What is a “Protected Disclosure”?
A Protected Disclosure is defined in the Protected Disclosures Act 2014 as a disclosure of relevant information related to wrongdoing made by a worker in the manner specified under the Act. For the purposes of the Act, information is “relevant” if:
- In the reasonable belief of the worker it tends to show one or more ‘relevant wrongdoings’ and
- It came to the attention of the worker in connection with the worker’s employment.
A Protected Disclosure involves the disclosure of information which, in the reasonable belief of the worker making the disclosure, shows that one or more of the following relevant wrongdoings has been committed or is likely to be committed:
- Unlawful or improper use of public funds or resources
- Financial misconduct or fraud
- Corruption, bribery or blackmail
- Failure to comply with any legal obligation, other than one arising under the worker’s contract of employment or other contract whereby the worker undertakes to do or perform personally any work or services
- Endangerment of the health or safety of any individual
- Damage to the environment
- The commission of an offence
- Miscarriage of justice
- Gross negligence or gross mismanagement by public bodies
- The concealment of any of the above.
All employees are encouraged to raise genuine concerns about possible wrongdoing at the earliest opportunity, and in an appropriate way. If a worker makes a disclosure and feels they have been penalised as a result of making a disclosure, then that complaint will be dealt with in accordance with Section 14 the Protective Disclosure Policy.

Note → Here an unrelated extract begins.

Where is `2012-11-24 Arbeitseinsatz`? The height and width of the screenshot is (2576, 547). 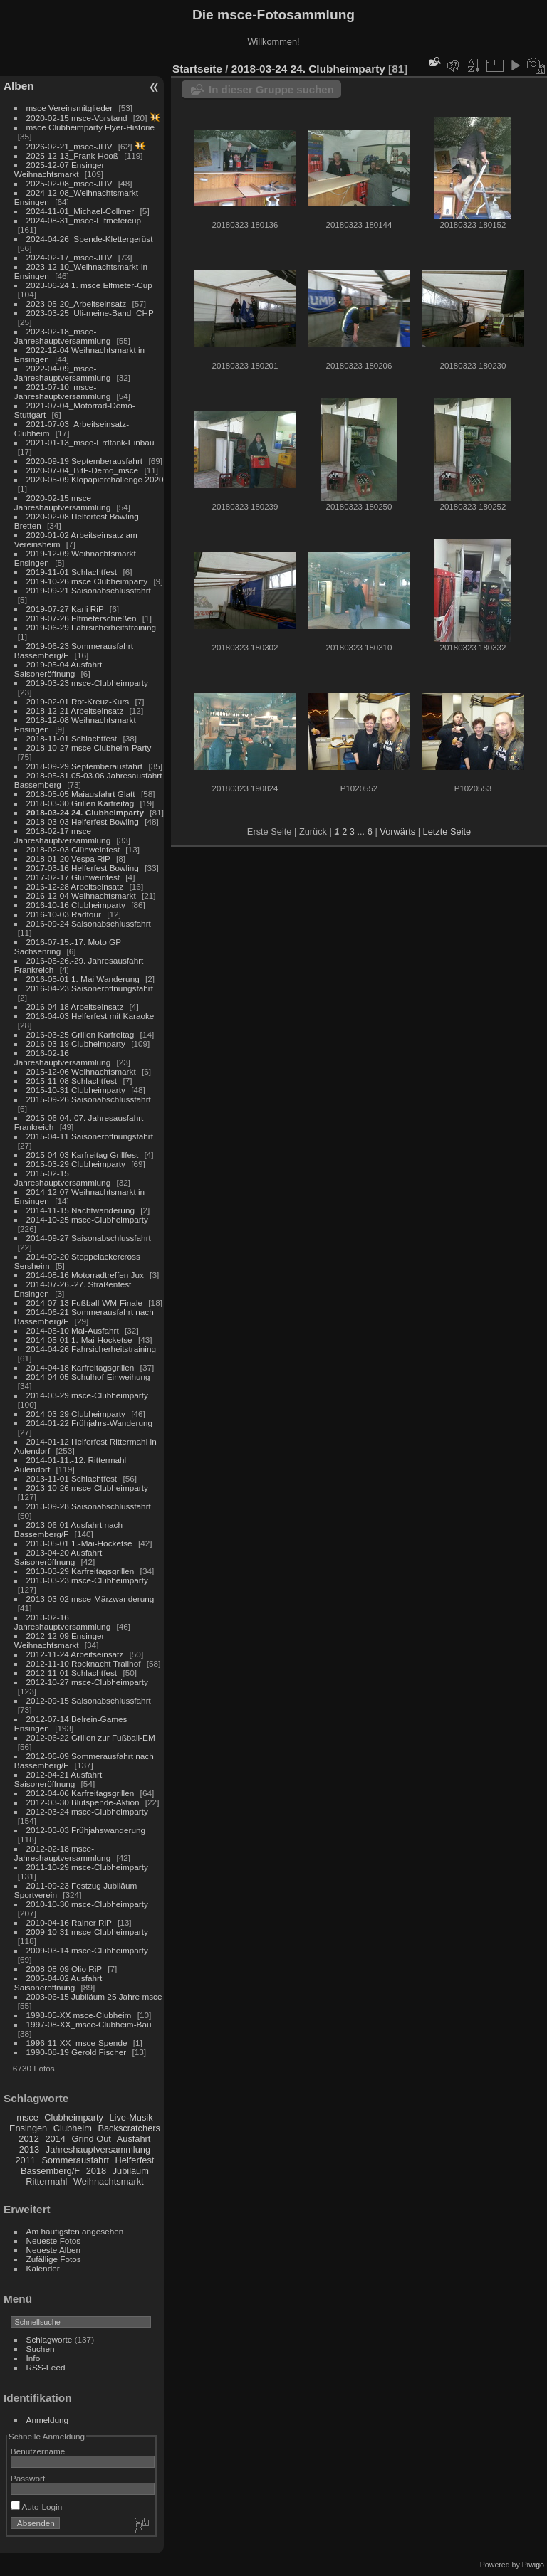 2012-11-24 Arbeitseinsatz is located at coordinates (75, 1654).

Matters relating to personal grievances are dealt with through existing Tusla policies. For example, where a worker feels that there has been a breach of their own terms and conditions, this type of complaint would be dealt with under the Grievance Procedure. Alternatively, a worker may feel that they are being bullied or harassed by a colleague. This type of complaint should generally be dealt with under the Dignity at Work procedure.
Please email email@example.com if you require more information regarding Protective Disclosures.
It is noted that SI 367/2020 being signed into law on 24 September 2020, allows for the making of disclosures to the CEO under the Protected Disclosures Act 2014 by all workers in relation to the matters listed below;
(a) All matters relating to the registration, supervision and inspection of early years services under Part VIIA of the Child Care Act 1991 (No. 17 of 1991) and regulations made under that Act.
(b) All matters relating to the registration and inspection of children’s residential centres under Part VIII of the Child Care Act 1991 and regulations made under that Act.
(c) All matters relating to the registration of children in receipt of education in a place other than a recognised school and the carrying out of assessments under section 14 of the Education (Welfare) Act 2000 (No. 22 of 2000).